Update (2013-12-19): I have found a great technique that allows custom queries to be written and accessed through the API, and without having to customise the API at all. It involves creating a simple module then switching its main table for a view. I’ll write this up in a later article, but what it does mean, is that an efficient query on contacts by email address can be done through the API with very little setup. I’ll release an installable module to expose the contacts and their emails as a simple Entry early 2014.
I quite often find myself Googling for the answer to a common problem, then end up finding one of my old posts somewhere with the solution. Here is one example:
The problem is: you want to search for a contact by email, using the SugarCRM SOAP or “REST” API. There are a number of ways to do it, and which you choose will depend on the size of your CRM and the speed of your API connection. If your database is big – lots of contacts – then you will want to avoid sub-queries. If you have a slow connection, then you will want to avoid too many API queries.

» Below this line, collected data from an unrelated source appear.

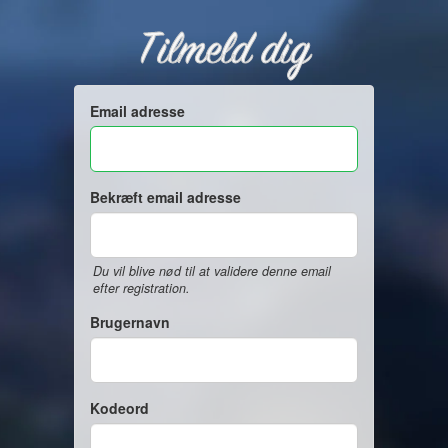
Tilmeld dig
Email adresse
Bekræft email adresse
Du vil blive nød til at validere denne email
efter registration.
Brugernavn
Kodeord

So the first method – several queries, but less load on the database:-
The contacts you want to find are all in the Contacts module, and you would fetch them as Contact Entries. An Entry in SugarCRM speak is a single record of something in the database. When you fetch a Contact Entry, it comes with email addresses (email1 being the primary address, and email2 being the second email address). However, the email addresses are not stored on the Contact entity; they are returned as a convenience.
Now, when you request an entity from SugarCRM through the API, you can inject some SQL into the WHERE-clause of the query in order to modify the selection. That SQL gets added to the main query only, that is the query on the Contacts table in this case. What does not happen in the main query is the selection of the email addresses; that happens in a separate query that SugarCRM performs before returning your data. So what can you do, if you cannot inject
WHERE email1 = 'email@example.com'
One solution is to realise that email addresses are stored in a module of their own (EmailAddresses, so can be queried as entries too. You can first select all email addresses that match the one you are looking for, and an injected WHERE-clause works find for that. When these entries are returned, they each come with the Contact ID of the contact they are linked to. Using those contact IDs, is then simple to select all the contacts that those emails link to, using “[WHERE] contact.id IN (<contact id 1>, <contact id 2>, etc)”.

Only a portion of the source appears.